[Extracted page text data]
※ ※ ※

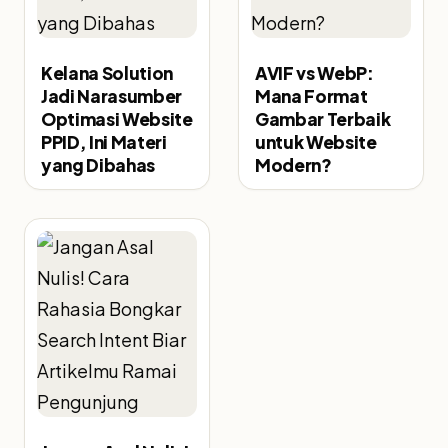
Kelana Solution
AVIF vs WebP:
Jadi Narasumber
Mana Format
Optimasi Website
Gambar Terbaik
PPID, Ini Materi
untuk Website
yang Dibahas
Modern?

※ ※ ※

Quote each entry above verbatim and drop the pictures.

Kelana Solution
AVIF vs WebP:
Jadi Narasumber
Mana Format
Optimasi Website
Gambar Terbaik
PPID, Ini Materi
untuk Website
yang Dibahas
Modern?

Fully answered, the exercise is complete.